# First road bike - '06 Allez Elite



## dbleoh7 (Mar 23, 2010)

Was going to buy a 2010 Allez Sport, but came across a good deal on eBay that I couldn't pass up. I've been mountain biking since 2003, and have a Specialized Rockhopper Comp that I love and has treated me well, so I knew I wanted a Specialized bike. I have clipless pedals for it, but don't have shoes yet, so I took pedals off of an old bike and put them on it for now. It's a 54cm 2006 Specialized Allez Elite in "gunmetal." Came with Shimano clipless pedals as well. Got it for $520 + $60 shipping.


----------



## PJ352 (Dec 5, 2007)

Looks to be in pretty good shape, so I'd say ya done good for $520 - _congrats!! _:thumbsup: 

It may be the angle the pic was taken, but the saddle looks like it's tilted down a bit, so you may want to at least level it. JMO.


----------



## dbleoh7 (Mar 23, 2010)

Thanks. I don't think I can adjust the angle of the saddle. Is the angle adjustable on all bikes?


----------



## Trek2.3 (Sep 13, 2009)

dbleoh7 said:


> Thanks. I don't think I can adjust the angle of the saddle. Is the angle adjustable on all bikes?

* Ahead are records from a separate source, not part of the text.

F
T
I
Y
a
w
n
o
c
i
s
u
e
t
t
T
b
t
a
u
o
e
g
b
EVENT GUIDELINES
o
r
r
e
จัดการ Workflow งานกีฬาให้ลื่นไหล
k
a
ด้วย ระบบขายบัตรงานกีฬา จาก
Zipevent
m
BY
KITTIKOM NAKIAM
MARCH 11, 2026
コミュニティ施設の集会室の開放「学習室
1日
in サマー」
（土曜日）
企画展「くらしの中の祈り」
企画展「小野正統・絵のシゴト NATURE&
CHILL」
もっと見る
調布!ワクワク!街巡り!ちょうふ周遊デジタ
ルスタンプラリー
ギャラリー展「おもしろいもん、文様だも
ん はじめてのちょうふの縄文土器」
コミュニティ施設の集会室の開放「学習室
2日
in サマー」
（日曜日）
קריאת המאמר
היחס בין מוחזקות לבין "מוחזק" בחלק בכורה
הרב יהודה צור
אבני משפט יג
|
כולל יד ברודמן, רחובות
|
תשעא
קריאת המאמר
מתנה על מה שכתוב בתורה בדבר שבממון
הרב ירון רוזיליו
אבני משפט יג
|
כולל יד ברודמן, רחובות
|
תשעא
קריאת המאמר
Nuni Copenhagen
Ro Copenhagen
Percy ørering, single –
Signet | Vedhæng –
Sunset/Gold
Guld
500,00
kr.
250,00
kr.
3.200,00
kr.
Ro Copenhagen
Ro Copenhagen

It is always adjustable on quality bikes. And easy.


----------



## PJ352 (Dec 5, 2007)

dbleoh7 said:


> Thanks. I don't think I can adjust the angle of the saddle. Is the angle adjustable on all bikes?


The helmet is blocking some of the view of the post, but it looks like the OEM Specialized post, in which case it's adjustable for fore/ aft and tilt. If you're unsure of how to adjust it, bring it to an LBS for assistance.


----------



## terbennett (Apr 1, 2006)

dbleoh7 said:


> Thanks. I don't think I can adjust the angle of the saddle. Is the angle adjustable on all bikes?

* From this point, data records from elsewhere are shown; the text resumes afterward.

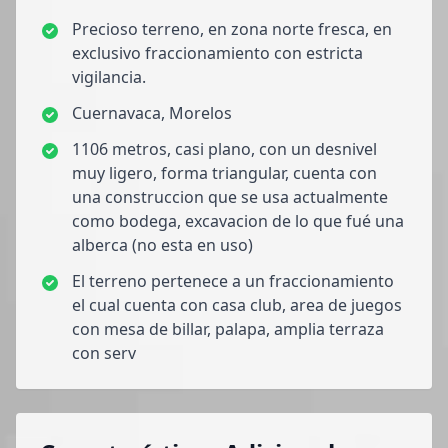
Precioso terreno, en zona norte fresca, en
exclusivo fraccionamiento con estricta
vigilancia.
Cuernavaca, Morelos
1106 metros, casi plano, con un desnivel
muy ligero, forma triangular, cuenta con
una construccion que se usa actualmente
como bodega, excavacion de lo que fué una
alberca (no esta en uso)
El terreno pertenece a un fraccionamiento
el cual cuenta con casa club, area de juegos
con mesa de billar, palapa, amplia terraza
con serv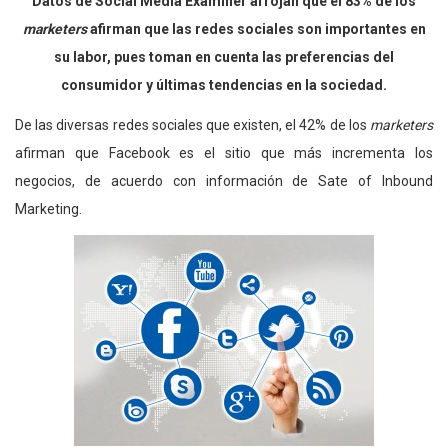
Datos de Social Media Examiner arrojan que el 83% de los
marketers
afirman que las redes sociales son importantes en
su labor, pues toman en cuenta las preferencias del
consumidor y últimas tendencias en la sociedad.
De las diversas redes sociales que existen, el 42% de los
marketers
afirman que Facebook es el sitio que más incrementa los
negocios, de acuerdo con información de Sate of Inbound
Marketing.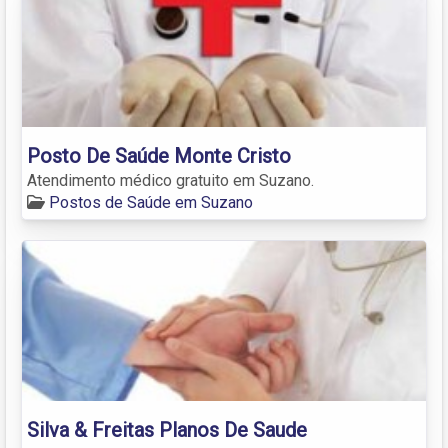
Posto De Saúde Monte Cristo
Atendimento médico gratuito em Suzano.
Postos de Saúde em Suzano
Silva & Freitas Planos De Saude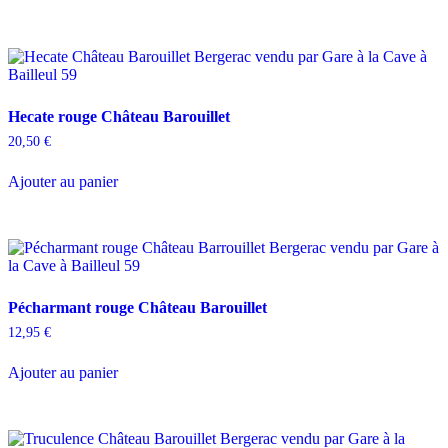
du
produit
Hecate rouge Château Barouillet
20,50
€
Ajouter au panier
Pécharmant rouge Château Barouillet
12,95
€
Ajouter au panier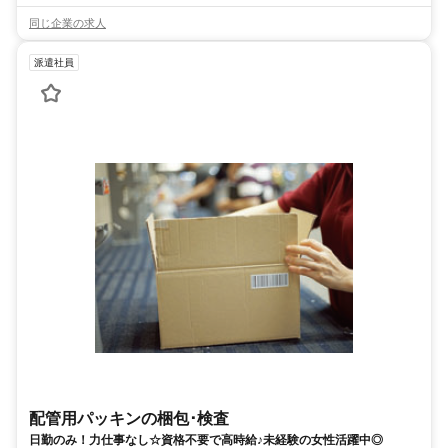
同じ企業の求人
派遣社員
配管用パッキンの梱包･検査
日勤のみ！力仕事なし☆資格不要で高時給♪未経験の女性活躍中◎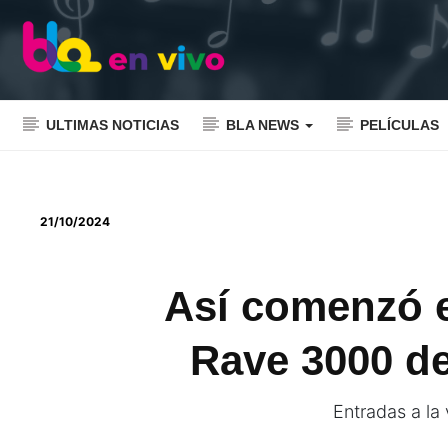
ULTIMAS NOTICIAS
BLA NEWS
PELÍCULAS
21/10/2024
Así comenzó e
Rave 3000 d
Entradas a la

Dude, if you will notice the seat rest in a tub shaped mount- which sits on top of the actual seat post. Loosen the bolt that holds the seat on the mount The mount has groves in it and sits in grooves on top of the seatpost. Just simply move the mount 1 or 2 grooves up and you should be good to go.


----------



## Ventruck (Mar 9, 2009)

That looks sweet - especially since I'm personally a sucker for that color. Pair that with the whole "used is ideal for a first" and the solid equipment, and I'm a bit jealous of that deal you got there. hehe enjoy.


----------



## dbleoh7 (Mar 23, 2010)

I figured the seat angle adjustment out. I'm good to go now. I went on my 2nd ride on the bike, this one being 1.5 hours long. I literally almost puked afterwards. I definitely need to work on my cardio. I also purchased a matching Bell Sweep helmet, so that I'm not riding around with a big egg on my head like with the Giro Animas I have now. Thanks for the positive comments. The only thing I'm unsure of is whether the front derailleur is for a triple or double, because I have to shift twice over and back to switch chainrings. For example, if I'm on the small chainring in front and want to go to the big chainring, I have to hit the gear lever (my terminology is not good) twice. Is that normal?


----------



## PJ352 (Dec 5, 2007)

dbleoh7 said:


> I figured the seat angle adjustment out. I'm good to go now. I went on my 2nd ride on the bike, this one being 1.5 hours long. I literally almost puked afterwards. I definitely need to work on my cardio. I also purchased a matching Bell Sweep helmet, so that I'm not riding around with a big egg on my head like with the Giro Animas I have now. Thanks for the positive comments. The only thing I'm unsure of is whether the front derailleur is for a triple or double, because I have to shift twice over and back to switch chainrings. For example,* if I'm on the small chainring in front and want to go to the big chainring, I have to hit the gear lever (my terminology is not good) twice. Is that normal?*


This issue comes up quite frequently here. What you have is a trim feature, where your first click is moving the FD out (towards the outer ring) just a little. The second click actually executes the shift to the large ring. So to execute a shift from the innermost position, you'd move the lever further inward until you hear* two *clicks. 

I think you'll find this link helpful in the operation of the shifters:
http://techdocs.shimano.com/media/t...001/SI_6C80D_001_En_v1_m56577569830621374.pdf


----------